The development of specific irreversible kinase inhibitors is a rewarding but difficult aim. A novel synthetic approach including a lyophilization step allowed us the synthesis of a diphenyl urea compound with an epoxide moiety (compound 1). Compound 1 possessed inhibitory activity in vitro. In cell culture experiments, a strong activation of the RAF signaling pathway was observed, an effect which is known from several other RAF kinase inhibitors and is here reported for the first time for a diphenyl urea compound.

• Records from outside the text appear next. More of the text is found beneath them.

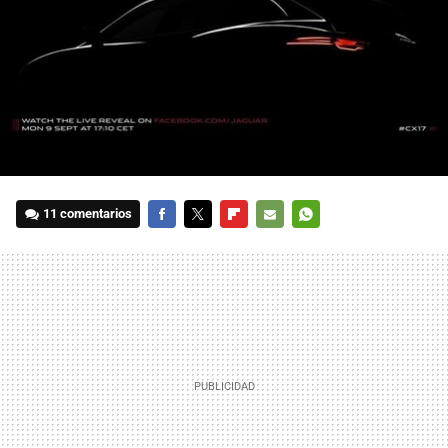
11 comentarios
FACEBOOK
TWITTER
FLIPBOARD
E-
WHATSAPP
MAIL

Furthermore, we developed a mathematical model of the Ras/RAF/MEK/ERK cascade demonstrating how stimuli induce different signal patterns and thereby different cellular responses, depending on the ratio between B-RAF and C-RAF.
Additionally the effect of the tumor suppressor DiRas3 (also known as Noey2 or ARHI) on RAF signaling was studied. I could show that DiRas3 down-regulates the mitogenic pathway by inhibition of MEK.
Autorenporträt
I was born in Tehran-Iran but I moved to Austria at the age of six. After studying Chemical Engineering at the Technical University of Vienna, I moved to Göteborg--Sweden were I did my Master of Science in Bioinformatics.
Thereafter I moved to Germany and did my doctorate in Bioinformatics at the University of Würzburg.